Baldini states that Grenouille has a fine nose, and when Grenouille replies that he has the best nose and knows thousands of odors, Baldini yells that that's impossible, and says that anyone with a passable nose could've parsed out the ingredients of the perfume. Baldini then lists the qualities of a master perfumer, and asks Grenouille if he could provide the exact formula for Amor and Psyche.
Grenouille thinks highly of himself (and we know that he's correct in his self-assessment), but his lack of social skills means that he doesn't realize that saying so violates all social convention.
Grenouille finally replies that he doesn't know what a formula is. Baldini explains sternly, and Grenouille states that he doesn't need a formula. He just asks to mix the perfume. Baldini is again perplexed as Grenouille points out where the bottles of the ingredients are in the room, and Baldini accuses him of being a spy. Baldini figures that it won't make any difference since he's going to sell the shop anyway, and Grenouille may be a genius.

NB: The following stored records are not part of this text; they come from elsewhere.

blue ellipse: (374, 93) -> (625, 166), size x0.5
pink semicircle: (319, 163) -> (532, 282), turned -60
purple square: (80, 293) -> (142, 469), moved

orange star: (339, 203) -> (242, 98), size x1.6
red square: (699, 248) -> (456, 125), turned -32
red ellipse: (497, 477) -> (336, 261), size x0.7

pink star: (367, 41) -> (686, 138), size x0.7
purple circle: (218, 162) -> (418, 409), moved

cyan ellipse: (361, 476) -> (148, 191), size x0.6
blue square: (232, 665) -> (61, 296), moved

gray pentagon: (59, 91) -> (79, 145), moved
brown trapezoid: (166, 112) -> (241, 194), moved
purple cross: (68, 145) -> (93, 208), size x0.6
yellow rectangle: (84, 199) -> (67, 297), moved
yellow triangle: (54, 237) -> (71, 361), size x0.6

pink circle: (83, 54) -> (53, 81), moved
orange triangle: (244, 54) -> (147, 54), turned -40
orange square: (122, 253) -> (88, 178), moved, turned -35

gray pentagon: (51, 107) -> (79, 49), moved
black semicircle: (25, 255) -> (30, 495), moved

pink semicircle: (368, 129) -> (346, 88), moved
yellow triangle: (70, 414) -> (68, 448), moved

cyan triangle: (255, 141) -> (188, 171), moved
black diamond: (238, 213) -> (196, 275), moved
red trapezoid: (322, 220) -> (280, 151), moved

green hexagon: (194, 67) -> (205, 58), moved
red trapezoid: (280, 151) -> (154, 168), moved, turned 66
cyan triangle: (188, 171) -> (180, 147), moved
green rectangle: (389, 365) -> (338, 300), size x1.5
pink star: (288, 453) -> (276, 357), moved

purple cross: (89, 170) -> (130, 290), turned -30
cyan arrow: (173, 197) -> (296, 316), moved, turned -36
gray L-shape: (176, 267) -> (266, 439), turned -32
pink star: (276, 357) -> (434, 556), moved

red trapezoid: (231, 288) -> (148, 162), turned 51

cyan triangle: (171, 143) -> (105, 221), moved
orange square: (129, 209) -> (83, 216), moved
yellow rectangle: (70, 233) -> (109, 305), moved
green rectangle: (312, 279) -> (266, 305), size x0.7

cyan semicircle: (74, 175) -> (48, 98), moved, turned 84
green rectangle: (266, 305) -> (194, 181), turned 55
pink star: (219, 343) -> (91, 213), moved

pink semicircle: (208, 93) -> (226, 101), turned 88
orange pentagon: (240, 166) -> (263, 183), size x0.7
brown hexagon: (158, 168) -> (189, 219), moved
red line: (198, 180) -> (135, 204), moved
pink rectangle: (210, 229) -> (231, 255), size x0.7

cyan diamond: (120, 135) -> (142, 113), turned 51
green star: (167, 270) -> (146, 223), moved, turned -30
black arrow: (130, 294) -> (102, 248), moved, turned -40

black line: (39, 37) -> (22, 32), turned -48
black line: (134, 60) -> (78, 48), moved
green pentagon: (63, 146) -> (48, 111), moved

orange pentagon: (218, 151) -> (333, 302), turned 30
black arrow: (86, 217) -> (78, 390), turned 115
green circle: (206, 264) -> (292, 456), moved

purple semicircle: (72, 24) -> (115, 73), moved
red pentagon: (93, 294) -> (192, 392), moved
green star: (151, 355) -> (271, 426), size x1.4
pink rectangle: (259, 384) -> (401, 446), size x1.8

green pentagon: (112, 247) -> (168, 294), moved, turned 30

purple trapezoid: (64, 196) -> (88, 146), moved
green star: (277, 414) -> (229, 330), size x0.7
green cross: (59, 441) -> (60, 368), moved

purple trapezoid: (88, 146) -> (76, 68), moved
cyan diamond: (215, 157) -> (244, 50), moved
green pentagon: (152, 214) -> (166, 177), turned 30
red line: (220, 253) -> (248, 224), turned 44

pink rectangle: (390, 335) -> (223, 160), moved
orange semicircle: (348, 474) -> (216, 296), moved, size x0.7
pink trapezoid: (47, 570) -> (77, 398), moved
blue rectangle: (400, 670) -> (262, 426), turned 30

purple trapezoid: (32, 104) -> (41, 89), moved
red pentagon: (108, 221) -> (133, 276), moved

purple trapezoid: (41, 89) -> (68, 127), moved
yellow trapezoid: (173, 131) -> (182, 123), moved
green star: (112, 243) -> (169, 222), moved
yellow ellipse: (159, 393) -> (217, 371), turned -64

Here Grenouille's rudimentary grasp of language works against him. While a formula is a concrete thing to those who know how to use one, for someone like Grenouille a formula is entirely unnecessary and not worth his time to learn about.
Baldini agrees to let Grenouille mix the perfume, saying that his certain failure will teach him humility. He begins to set up the tools of the trade on the table as Grenouille grabs bottles and jars, having heard Baldini's "yes" and nothing else, and knowing that he's won.
Grenouille takes in conversation similarly to how he acquired language in the first place, only paying attention to parts that interest him or he finds important. Baldini, however, is still considering appearances and conventions as he sets out the tools.
Grenouille asks how much to make, horrifying and infuriating Baldini. Baldini finally asks for half a beaker, and Grenouille states that he'll mix it his own way, which he knows is the "wrong" way. Baldini thinks there is only one right way, but what happens next is truly a miracle.
Grenouille finally exhibits a sense that he has some awareness of "right" and "wrong" ways to do something, which sets him up to develop these skills later in the novel. Grenouille’s genius is again presented as something fantastical and “miraculous.”